Journey to PhD (20) – Menang Arthur Holmes Travel Grant 2015

Ini adalah rangkuman cerita bertajuk Journey to PhD”. Semua tulisan dalam tema ini akan mengangkat kisah studi saya hingga memperoleh gelar PhD -Insya Allah-

Bismillah…

Bulan April rasanya sangat spesial. Saya berhasil menyelesaikan beberapa hal yang krusial dan menjadi titik penting perkembangan studi saya. Di buku agenda 2015, saya memiliki beberapa target yang harus dicapai di bulan ini yaitu:

(1) Menyelesaikan aplikasi beasiswa LPDP Istri saya

Saya turun tangan penuh membantu persiapan aplikasi Istri saya. Ditengah mengejar beberapa deadline, saya berhasil membantu menyelesaikan aplikasi Istri saya dari merevisi 2 essay-nya, membantu membuat format rekomendasi hingga merevisi riset proposalnya. hahaha.. Well, I love to do this! Mungkin karena saya terlalu sering melakukan aplikasi beasiswa, jadi menghandle ini terasa cukup mudah.

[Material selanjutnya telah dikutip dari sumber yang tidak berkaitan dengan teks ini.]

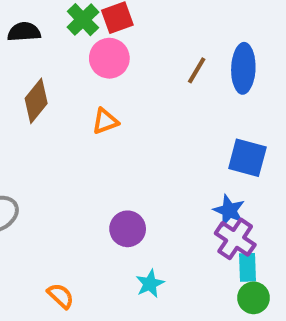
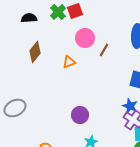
pink circle: (109, 58) -> (85, 38), moved
brown line: (197, 70) -> (104, 50), moved

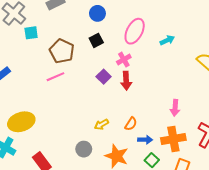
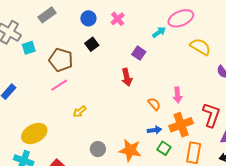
pink ellipse: (135, 31) -> (181, 18), moved, turned 50
pink cross: (124, 60) -> (118, 19), moved
purple square: (104, 77) -> (139, 53), moved
yellow arrow: (102, 124) -> (80, 111), moved
orange semicircle: (131, 124) -> (154, 104), moved, turned -64

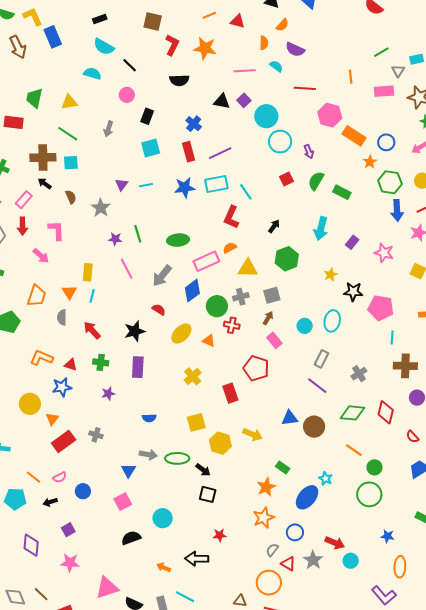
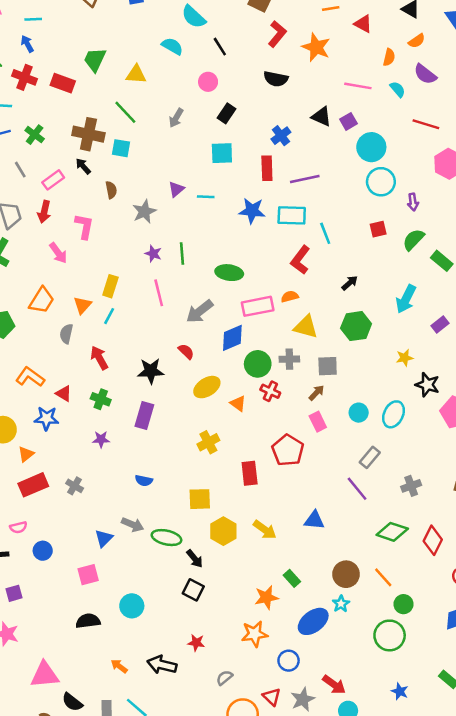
brown circle: (314, 427) -> (346, 574), moved
gray semicircle: (272, 550) -> (225, 678), moved

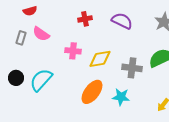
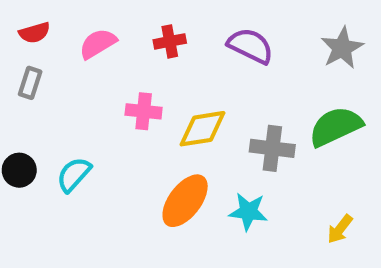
red semicircle: (30, 11) -> (34, 33), moved
pink semicircle: (41, 34) -> (98, 44), moved, turned 114
cyan semicircle: (41, 80) -> (74, 175), size x0.7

Istri saya sudah penuh tugasnya. Dari mempersiapkan proposal riset, ngajar, sampe ngurus anak kami dan rumah. Saya perlu meringankan bebannya. Tapi kalau dipikir-pikir, Istri saya jadi terlalu santai, mikir bahwa dia punya suami yang cekatan ngurus beginian. hehehe 😀

(2) Menyelesaikan revisi Novel saya

Ini juga punya tantangan tersendiri karena saya hanya diberi waktu 1 minggu oleh editor. Komentar naskah saya dikirimkan pada 20 April, ketika saya sedang puncak-puncaknya mengejar presentasi dan riset simulasi tsunami. Seperti biasa, saya juga berhasil menyelesaikan revisi novel saya 5 hari setelahnya. Dan Alhamdulillah saat ini sudah masuk proses editing. Saya membuat goal dalam seminggu, 2 diantaranya adalah menyelesaikan aplikasi Istri saya dan menyelesaikan revisi Novel berbarengan dengan kerjaan riset saya. See? semakin bagus manajemen waktu kita semakin banyak pula karya yang kita hasilkan.

shetland1

(3) Presentasi di grup riset saya

Ini menjadi titik paling krusial dalam perjalanan proyek riset saya tahun pertama. Supervisor saya cukup kaget saya berhasil menyelesaikan simulasi tsunami dalam waktu 1 bulan. Bukan whole works, tapi saya berhasil menggunakan codingan MATLAB dan FORTRAN miliknya untuk kasus gempa di Mentawai. Settingan data-nya memang sangat ribet karena saya memindahkan case Tohoku ke Sumatra. Akhirnya setelah report DEM dan bathymetry saya 2 bulan sebelumnya, saya berhasil mendapat komen “very good progress” lagi dari supervisor saya. Beliau terkenal pelit memberikan pujian. 🙂

Saya bersyukur membangun deep habit dan berbagai perangkat manajemen waktu yang sudah saya desain. It is a fantastic works! Tanggal 29 kemarin saya berhasil mempresentasikan perkembangan riset saya yang berujung pada diskusi dengan supervisor saya. Hasilnya sangat sesuai dengan personal goal saya, yaitu submit 1 jurnal di Desember 2015. Beliau juga meletakkan beberapa target terdekat seperti mentesting semua model untuk kasus gempa mentawai sebelum tanggal 15 Juni, menyelesaikan report DEM dan bathymetry saya, melakukan plan yang lebih detail selama melakukan research visiting di Kyoto, serta tentu saja, target conference yang mungkin saya ikuti.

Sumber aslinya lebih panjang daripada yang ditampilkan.